Epifiz, omurgalıların beyninde yer alan mercimek tanesi büyüklüğünde bir bezdir. Uyku paternini ve mevsimsel fotoperiyotları düzenleyen melatonini salgılar. Diğer ismi pineal bezdir. Yani vücudun biyolojik saatidir. Üçüncü göz olarak da bilinen pineal bez, ışığa duyarlı bir şekilde gelişmiştir. Uzun uçak yolculuğunda biyolojik saatlerin düzeni bozulur, bundan dolayı yorgunluk, uykusuzluk gibi sorunlar ortaya çıkabilir. Gece vardiyaları, uykusuz kalma (Yeni doğan çocuk, işkence altındaki kişiler), kutup ve uzay yolculukları, ışık (Geceleri ışıkların kapatılmaması ya da yeterince karartılmaması), gece istirahatini ve uyku düzenini bozan eğitimler, gürültüler, yaşam tarzı vs. gibi olgular biyolojik saatimizin çalışmasına engel olan olaylardır. Ancak bazı ülkelerde geleneksel yaşam tarzının bir parçası olan gündüzleri az miktarda uyumanın biyolojik saati bozmadığı düşünülmektedir.
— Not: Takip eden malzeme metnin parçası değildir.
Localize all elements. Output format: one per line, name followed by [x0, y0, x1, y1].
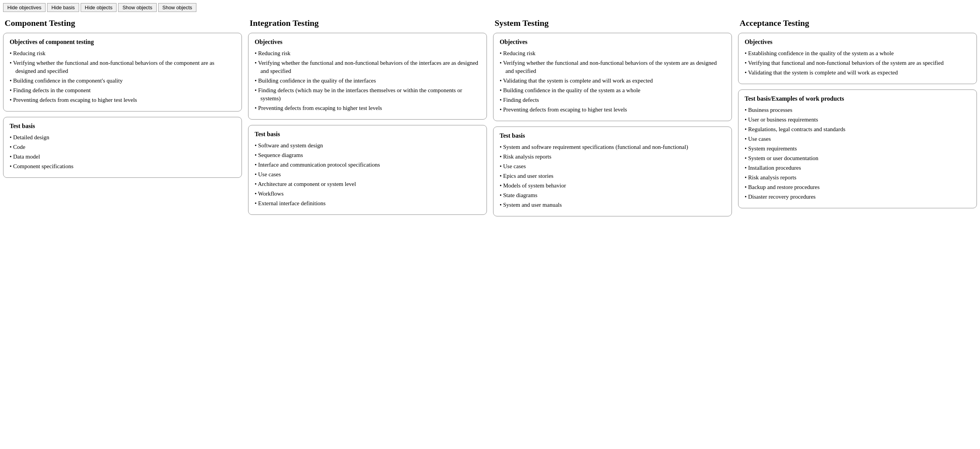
card-title-comp-basis: Test basis [10, 123, 235, 130]
list-item: State diagrams [500, 191, 725, 199]
list-item: Reducing risk [500, 49, 725, 57]
list-item: User or business requirements [745, 116, 970, 124]
card-comp-basis: Test basisDetailed designCodeData modelC… [3, 117, 242, 178]
card-int-basis: Test basisSoftware and system designSequ… [248, 125, 487, 215]
list-item: Verifying whether the functional and non… [10, 59, 235, 75]
list-item: Risk analysis reports [745, 174, 970, 182]
toolbar-button-0[interactable]: Hide objectives [3, 3, 46, 12]
list-item: Use cases [500, 162, 725, 170]
list-item: Detailed design [10, 133, 235, 142]
card-list-int-objectives: Reducing riskVerifying whether the funct… [255, 49, 480, 112]
list-item: Building confidence in the quality of th… [255, 77, 480, 85]
list-item: Backup and restore procedures [745, 183, 970, 191]
card-title-int-objectives: Objectives [255, 39, 480, 46]
card-list-acc-basis: Business processesUser or business requi… [745, 106, 970, 201]
list-item: Interface and communication protocol spe… [255, 161, 480, 169]
card-title-comp-objectives: Objectives of component testing [10, 39, 235, 46]
list-item: System and user manuals [500, 201, 725, 209]
card-title-int-basis: Test basis [255, 131, 480, 138]
columns-container: Component TestingObjectives of component… [3, 18, 977, 222]
toolbar-button-3[interactable]: Show objects [118, 3, 156, 12]
list-item: Verifying whether the functional and non… [255, 59, 480, 75]
list-item: Finding defects in the component [10, 86, 235, 95]
column-header-system: System Testing [493, 18, 732, 28]
list-item: Preventing defects from escaping to high… [500, 106, 725, 114]
list-item: Verifying whether the functional and non… [500, 59, 725, 75]
list-item: Regulations, legal contracts and standar… [745, 125, 970, 133]
list-item: Establishing confidence in the quality o… [745, 49, 970, 57]
card-title-acc-basis: Test basis/Examples of work products [745, 95, 970, 102]
list-item: Data model [10, 153, 235, 161]
card-int-objectives: ObjectivesReducing riskVerifying whether… [248, 33, 487, 120]
list-item: Business processes [745, 106, 970, 114]
card-acc-basis: Test basis/Examples of work productsBusi… [738, 89, 977, 208]
list-item: Validating that the system is complete a… [500, 77, 725, 85]
list-item: Finding defects [500, 96, 725, 104]
list-item: Installation procedures [745, 164, 970, 172]
list-item: System or user documentation [745, 154, 970, 162]
card-title-sys-objectives: Objectives [500, 39, 725, 46]
list-item: System requirements [745, 145, 970, 153]
list-item: Verifying that functional and non-functi… [745, 59, 970, 67]
list-item: Reducing risk [10, 49, 235, 57]
list-item: Architecture at component or system leve… [255, 180, 480, 188]
column-system: System TestingObjectivesReducing riskVer… [493, 18, 732, 222]
toolbar: Hide objectivesHide basisHide objectsSho… [3, 3, 977, 12]
card-acc-objectives: ObjectivesEstablishing confidence in the… [738, 33, 977, 84]
list-item: Building confidence in the quality of th… [500, 86, 725, 95]
list-item: Workflows [255, 190, 480, 198]
list-item: Reducing risk [255, 49, 480, 57]
list-item: Disaster recovery procedures [745, 193, 970, 201]
list-item: Finding defects (which may be in the int… [255, 86, 480, 103]
card-list-sys-objectives: Reducing riskVerifying whether the funct… [500, 49, 725, 114]
card-list-sys-basis: System and software requirement specific… [500, 143, 725, 209]
column-header-component: Component Testing [3, 18, 242, 28]
list-item: Preventing defects from escaping to high… [255, 104, 480, 112]
list-item: Epics and user stories [500, 172, 725, 180]
card-sys-objectives: ObjectivesReducing riskVerifying whether… [493, 33, 732, 121]
list-item: Preventing defects from escaping to high… [10, 96, 235, 104]
card-title-acc-objectives: Objectives [745, 39, 970, 46]
toolbar-button-2[interactable]: Hide objects [81, 3, 117, 12]
toolbar-button-4[interactable]: Show objects [158, 3, 196, 12]
list-item: Code [10, 143, 235, 151]
card-list-int-basis: Software and system designSequence diagr… [255, 142, 480, 208]
column-header-acceptance: Acceptance Testing [738, 18, 977, 28]
list-item: Software and system design [255, 142, 480, 150]
toolbar-button-1[interactable]: Hide basis [47, 3, 79, 12]
list-item: System and software requirement specific… [500, 143, 725, 151]
column-integration: Integration TestingObjectivesReducing ri… [248, 18, 487, 222]
card-list-comp-basis: Detailed designCodeData modelComponent s… [10, 133, 235, 170]
card-comp-objectives: Objectives of component testingReducing … [3, 33, 242, 111]
column-header-integration: Integration Testing [248, 18, 487, 28]
list-item: Use cases [745, 135, 970, 143]
column-acceptance: Acceptance TestingObjectivesEstablishing… [738, 18, 977, 222]
list-item: External interface definitions [255, 199, 480, 208]
card-title-sys-basis: Test basis [500, 132, 725, 139]
list-item: Sequence diagrams [255, 151, 480, 159]
list-item: Risk analysis reports [500, 153, 725, 161]
list-item: Models of system behavior [500, 182, 725, 190]
list-item: Component specifications [10, 162, 235, 170]
list-item: Building confidence in the component's q… [10, 77, 235, 85]
column-component: Component TestingObjectives of component… [3, 18, 242, 222]
card-sys-basis: Test basisSystem and software requiremen… [493, 127, 732, 216]
list-item: Validating that the system is complete a… [745, 69, 970, 77]
card-list-comp-objectives: Reducing riskVerifying whether the funct… [10, 49, 235, 104]
list-item: Use cases [255, 170, 480, 179]
card-list-acc-objectives: Establishing confidence in the quality o… [745, 49, 970, 77]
Biyolojik saatler, bir organizmanın doğuştan gelen zamanlama araçlarıdır. Sirkadiyen ritmi üretirler ve onların zamanlamalarını düzenlerler. Vücuttaki hücrelerde etkileşime giren spesifik moleküllerden (proteinler) oluşurlar. Biyolojik saatler hemen hemen her doku ve organda bulunur. Bilim insanları, insanlarda, meyve sineklerinde, farelerde, mantarlarda ve saatin bileşenlerini yapmaktan sorumlu diğer bazı organizmalarda benzer genleri tanımladılar.
Çevre hiçbir zaman sabit değildir, sürekli olarak değişir. En basitinden, Dünya'nın kendi etrafında dönmesinden dolayı düzenli olarak gündüz ve gece, Dünya'nın Güneş'in etrafında dönmesinden dolayı mevsimler, Ay'ın Dünya'nın etrafında dönmesinden dolayı gel-gitler meydana gelir. Bunlara çevresel ritmler denir. İşte bunlara adapte olabilmemiz için, vücudumuzun biyolojik bir saate ihtiyacı vardır. Bu, bizim kontrolümüz dışında çalışan biyolojik saatimizdir. Bu saatin evrimleşmesinin sebebi bazı hayati davranışların (beslenme, üreme, vb.) "doğru zamanda" yapılabilmesinin sağlanmasıdır. Örneğin siyanobakterilerde, fotosentez ve nitrojen bağlanması (fixation) aynı anda olabilmektedir. Ancak nitrojen, ortamda oksijen bol miktarda bulunurken bağlanamaz. Bu sebeple, biyolojik saatin evrimi sonucu, bu iki işlem birbirinden ayrılmıştır. Fotosentez gündüz yapılırken, gece nitrojen bağlanır. Buna zamansal ayrışım denir.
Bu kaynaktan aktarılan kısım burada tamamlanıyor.